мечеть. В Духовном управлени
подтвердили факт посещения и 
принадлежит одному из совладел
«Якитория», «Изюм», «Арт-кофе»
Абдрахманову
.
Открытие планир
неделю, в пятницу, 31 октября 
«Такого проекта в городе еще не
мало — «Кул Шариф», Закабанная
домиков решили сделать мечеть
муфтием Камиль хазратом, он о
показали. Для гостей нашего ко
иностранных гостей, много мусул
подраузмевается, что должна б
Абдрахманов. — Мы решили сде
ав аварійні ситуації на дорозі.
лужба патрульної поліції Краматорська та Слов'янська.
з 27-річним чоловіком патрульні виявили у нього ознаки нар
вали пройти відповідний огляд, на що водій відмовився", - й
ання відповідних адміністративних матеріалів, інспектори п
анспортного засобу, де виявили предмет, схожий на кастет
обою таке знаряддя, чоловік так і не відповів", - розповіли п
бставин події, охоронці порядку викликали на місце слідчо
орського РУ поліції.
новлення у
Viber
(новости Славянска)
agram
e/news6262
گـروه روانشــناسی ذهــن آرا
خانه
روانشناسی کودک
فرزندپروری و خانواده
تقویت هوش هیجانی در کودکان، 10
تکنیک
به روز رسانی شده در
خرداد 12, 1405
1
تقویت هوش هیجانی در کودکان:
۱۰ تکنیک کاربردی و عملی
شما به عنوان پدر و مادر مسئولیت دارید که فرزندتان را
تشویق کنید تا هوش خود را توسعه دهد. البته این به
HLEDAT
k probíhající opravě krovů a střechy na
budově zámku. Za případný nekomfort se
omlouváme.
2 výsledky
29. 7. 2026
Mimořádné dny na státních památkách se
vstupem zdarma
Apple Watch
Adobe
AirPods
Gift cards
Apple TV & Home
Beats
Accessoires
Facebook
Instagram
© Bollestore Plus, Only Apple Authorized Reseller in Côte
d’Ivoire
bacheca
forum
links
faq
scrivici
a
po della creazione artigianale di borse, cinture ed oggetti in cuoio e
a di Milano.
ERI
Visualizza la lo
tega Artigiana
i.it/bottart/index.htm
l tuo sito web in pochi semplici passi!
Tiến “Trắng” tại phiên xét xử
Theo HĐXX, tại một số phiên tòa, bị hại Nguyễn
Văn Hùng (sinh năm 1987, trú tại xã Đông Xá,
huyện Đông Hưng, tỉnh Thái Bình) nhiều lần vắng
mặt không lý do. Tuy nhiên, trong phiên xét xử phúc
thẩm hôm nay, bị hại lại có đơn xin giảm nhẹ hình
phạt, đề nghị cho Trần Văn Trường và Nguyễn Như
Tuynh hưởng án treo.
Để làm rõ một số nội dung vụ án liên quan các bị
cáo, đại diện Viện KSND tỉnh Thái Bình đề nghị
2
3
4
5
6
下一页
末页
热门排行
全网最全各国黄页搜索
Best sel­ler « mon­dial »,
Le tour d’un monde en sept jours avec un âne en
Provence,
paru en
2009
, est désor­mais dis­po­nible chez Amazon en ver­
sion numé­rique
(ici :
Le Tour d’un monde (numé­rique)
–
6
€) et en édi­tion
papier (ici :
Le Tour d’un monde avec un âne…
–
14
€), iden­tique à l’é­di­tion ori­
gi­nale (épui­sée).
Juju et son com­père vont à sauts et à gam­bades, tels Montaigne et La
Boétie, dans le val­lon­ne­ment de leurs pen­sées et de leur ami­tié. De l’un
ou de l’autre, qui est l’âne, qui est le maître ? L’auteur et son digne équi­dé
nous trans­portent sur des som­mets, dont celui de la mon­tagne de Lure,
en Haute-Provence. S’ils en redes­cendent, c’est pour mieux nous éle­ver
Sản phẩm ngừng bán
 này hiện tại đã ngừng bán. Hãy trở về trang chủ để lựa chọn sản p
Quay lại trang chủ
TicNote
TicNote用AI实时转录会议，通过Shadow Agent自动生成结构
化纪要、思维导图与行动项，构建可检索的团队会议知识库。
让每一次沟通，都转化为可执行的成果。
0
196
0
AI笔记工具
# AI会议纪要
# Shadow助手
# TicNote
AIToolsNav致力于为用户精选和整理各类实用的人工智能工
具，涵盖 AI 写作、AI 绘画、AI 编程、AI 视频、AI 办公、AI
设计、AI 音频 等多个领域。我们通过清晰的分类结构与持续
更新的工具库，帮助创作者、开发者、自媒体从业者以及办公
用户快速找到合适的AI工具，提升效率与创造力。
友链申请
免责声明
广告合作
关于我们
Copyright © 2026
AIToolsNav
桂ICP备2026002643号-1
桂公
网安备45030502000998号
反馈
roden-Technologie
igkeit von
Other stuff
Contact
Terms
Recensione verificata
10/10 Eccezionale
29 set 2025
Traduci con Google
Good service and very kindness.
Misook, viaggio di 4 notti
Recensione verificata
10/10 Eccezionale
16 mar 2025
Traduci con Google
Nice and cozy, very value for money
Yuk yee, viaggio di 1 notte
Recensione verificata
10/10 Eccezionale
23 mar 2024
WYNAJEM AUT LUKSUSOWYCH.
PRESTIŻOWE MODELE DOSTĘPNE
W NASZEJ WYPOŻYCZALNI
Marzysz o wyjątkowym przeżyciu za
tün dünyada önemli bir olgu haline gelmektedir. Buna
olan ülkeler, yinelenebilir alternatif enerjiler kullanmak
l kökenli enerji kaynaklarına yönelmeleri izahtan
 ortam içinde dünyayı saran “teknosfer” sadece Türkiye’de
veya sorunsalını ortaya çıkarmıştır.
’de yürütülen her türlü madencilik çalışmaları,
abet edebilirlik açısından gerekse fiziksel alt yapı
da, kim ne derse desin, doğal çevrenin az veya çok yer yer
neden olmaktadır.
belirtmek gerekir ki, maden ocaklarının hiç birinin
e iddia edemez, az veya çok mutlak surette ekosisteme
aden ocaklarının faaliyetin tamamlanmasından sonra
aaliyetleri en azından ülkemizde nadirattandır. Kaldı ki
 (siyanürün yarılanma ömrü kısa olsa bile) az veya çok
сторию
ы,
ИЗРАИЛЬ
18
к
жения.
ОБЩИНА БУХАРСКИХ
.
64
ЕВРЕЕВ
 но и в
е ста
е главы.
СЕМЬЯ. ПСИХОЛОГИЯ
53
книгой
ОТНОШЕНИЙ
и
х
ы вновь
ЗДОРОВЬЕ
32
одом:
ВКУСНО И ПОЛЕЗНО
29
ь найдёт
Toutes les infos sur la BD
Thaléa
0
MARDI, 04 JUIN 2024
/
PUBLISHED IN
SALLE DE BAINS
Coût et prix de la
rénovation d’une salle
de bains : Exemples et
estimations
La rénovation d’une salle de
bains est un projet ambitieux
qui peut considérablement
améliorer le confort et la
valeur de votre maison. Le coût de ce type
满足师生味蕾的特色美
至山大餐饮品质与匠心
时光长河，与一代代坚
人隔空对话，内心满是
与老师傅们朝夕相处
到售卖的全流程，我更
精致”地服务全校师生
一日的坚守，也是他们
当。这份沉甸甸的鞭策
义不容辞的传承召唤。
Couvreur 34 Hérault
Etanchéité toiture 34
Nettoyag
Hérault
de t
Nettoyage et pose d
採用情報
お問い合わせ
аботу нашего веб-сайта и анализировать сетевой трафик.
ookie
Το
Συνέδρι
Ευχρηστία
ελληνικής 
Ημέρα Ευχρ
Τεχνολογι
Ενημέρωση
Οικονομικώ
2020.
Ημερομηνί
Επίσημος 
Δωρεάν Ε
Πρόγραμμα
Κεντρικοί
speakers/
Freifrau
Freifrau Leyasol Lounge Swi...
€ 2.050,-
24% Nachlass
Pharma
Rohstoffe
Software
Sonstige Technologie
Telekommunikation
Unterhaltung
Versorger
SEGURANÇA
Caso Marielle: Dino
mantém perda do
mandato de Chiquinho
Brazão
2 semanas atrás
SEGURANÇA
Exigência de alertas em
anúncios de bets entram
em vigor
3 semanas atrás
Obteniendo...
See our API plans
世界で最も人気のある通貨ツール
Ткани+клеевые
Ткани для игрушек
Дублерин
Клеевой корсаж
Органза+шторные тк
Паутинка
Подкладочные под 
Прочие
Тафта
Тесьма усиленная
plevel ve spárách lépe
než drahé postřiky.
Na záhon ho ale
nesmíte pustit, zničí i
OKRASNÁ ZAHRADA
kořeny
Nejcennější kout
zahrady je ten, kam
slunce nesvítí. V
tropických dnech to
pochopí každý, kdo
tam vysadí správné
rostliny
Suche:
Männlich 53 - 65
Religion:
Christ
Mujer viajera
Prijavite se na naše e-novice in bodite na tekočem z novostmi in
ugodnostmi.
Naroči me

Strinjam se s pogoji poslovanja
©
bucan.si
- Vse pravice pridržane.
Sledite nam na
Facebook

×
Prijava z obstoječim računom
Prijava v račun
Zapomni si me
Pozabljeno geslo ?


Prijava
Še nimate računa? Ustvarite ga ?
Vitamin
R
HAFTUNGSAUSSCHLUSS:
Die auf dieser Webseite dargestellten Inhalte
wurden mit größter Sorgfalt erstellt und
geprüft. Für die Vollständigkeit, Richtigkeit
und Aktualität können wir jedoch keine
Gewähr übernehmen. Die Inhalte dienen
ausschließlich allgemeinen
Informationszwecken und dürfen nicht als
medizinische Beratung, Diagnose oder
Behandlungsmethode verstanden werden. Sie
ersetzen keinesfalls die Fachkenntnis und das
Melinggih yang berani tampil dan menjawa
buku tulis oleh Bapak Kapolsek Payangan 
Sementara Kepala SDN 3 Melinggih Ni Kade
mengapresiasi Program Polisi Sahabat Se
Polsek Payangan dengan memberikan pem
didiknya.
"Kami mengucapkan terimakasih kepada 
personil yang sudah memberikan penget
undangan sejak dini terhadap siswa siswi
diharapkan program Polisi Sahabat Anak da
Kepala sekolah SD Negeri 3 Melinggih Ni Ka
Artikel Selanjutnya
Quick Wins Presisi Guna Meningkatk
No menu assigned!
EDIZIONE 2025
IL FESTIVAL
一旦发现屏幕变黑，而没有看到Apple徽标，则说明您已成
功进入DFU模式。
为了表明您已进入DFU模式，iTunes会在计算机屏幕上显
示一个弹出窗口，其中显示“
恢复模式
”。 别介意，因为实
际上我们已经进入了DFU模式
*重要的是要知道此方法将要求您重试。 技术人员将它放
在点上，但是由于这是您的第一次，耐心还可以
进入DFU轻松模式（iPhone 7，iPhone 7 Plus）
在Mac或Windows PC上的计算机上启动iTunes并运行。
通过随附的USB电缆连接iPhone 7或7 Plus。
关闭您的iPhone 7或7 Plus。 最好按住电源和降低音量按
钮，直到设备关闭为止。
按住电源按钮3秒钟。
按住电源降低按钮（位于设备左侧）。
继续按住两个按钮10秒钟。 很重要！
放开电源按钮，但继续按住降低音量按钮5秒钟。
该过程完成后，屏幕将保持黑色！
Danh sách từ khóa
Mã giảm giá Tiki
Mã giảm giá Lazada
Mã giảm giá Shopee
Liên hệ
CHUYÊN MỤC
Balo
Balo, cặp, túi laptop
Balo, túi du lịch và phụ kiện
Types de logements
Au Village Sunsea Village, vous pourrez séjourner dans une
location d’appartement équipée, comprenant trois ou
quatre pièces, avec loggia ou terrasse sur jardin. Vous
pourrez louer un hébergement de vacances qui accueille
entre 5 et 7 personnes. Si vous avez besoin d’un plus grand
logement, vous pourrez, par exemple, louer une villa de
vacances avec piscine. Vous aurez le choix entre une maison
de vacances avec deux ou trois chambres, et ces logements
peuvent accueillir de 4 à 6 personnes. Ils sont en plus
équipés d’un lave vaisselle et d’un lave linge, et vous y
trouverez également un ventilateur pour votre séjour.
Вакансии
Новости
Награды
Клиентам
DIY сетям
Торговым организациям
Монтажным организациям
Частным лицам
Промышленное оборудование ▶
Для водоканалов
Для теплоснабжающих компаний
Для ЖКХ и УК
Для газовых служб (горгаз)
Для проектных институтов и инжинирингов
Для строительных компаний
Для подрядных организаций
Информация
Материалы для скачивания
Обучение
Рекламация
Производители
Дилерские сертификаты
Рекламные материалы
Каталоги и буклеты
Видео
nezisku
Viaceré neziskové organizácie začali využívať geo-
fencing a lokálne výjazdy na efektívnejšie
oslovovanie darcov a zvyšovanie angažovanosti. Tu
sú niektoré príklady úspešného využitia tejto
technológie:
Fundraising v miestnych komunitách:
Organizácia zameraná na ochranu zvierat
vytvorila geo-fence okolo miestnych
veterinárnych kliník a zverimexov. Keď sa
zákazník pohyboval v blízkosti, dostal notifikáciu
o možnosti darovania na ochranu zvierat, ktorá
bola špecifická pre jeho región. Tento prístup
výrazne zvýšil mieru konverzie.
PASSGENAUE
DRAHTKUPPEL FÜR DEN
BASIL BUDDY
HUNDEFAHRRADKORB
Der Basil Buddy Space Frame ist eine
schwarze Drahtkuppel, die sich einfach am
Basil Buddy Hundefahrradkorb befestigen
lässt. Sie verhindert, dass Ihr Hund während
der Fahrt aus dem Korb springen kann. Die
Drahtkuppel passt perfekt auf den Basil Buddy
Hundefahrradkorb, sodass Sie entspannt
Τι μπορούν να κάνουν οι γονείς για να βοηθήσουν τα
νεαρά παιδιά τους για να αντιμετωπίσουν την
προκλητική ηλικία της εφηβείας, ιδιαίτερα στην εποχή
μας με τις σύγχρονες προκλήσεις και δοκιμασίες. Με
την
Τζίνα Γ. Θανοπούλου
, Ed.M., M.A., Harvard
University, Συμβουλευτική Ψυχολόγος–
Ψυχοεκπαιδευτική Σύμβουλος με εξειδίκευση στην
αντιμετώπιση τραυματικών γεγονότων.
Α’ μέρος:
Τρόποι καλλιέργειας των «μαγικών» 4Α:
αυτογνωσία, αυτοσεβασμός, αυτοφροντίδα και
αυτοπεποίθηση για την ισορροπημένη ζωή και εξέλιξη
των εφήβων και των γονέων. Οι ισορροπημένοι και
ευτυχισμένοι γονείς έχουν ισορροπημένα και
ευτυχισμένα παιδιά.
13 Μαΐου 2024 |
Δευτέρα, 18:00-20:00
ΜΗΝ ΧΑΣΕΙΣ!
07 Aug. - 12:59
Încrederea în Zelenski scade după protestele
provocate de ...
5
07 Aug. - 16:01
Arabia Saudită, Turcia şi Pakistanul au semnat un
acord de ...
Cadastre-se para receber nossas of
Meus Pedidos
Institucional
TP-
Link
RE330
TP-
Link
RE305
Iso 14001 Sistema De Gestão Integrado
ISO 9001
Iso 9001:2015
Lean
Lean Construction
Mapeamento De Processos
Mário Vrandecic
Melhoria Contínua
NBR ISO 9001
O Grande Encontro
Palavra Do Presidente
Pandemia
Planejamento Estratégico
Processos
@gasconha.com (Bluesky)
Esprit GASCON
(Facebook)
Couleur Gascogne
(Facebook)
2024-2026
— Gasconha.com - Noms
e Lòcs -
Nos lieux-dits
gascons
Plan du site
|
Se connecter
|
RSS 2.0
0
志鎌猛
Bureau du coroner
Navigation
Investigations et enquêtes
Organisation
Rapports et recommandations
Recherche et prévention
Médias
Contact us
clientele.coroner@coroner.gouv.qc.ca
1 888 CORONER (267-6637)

----------

**REQUIREMENT**
Identify the lines in the records above that contain the word "numé", then state how many there are and nothing more.

**SOLUTION FOR THIS PROBLEM**
2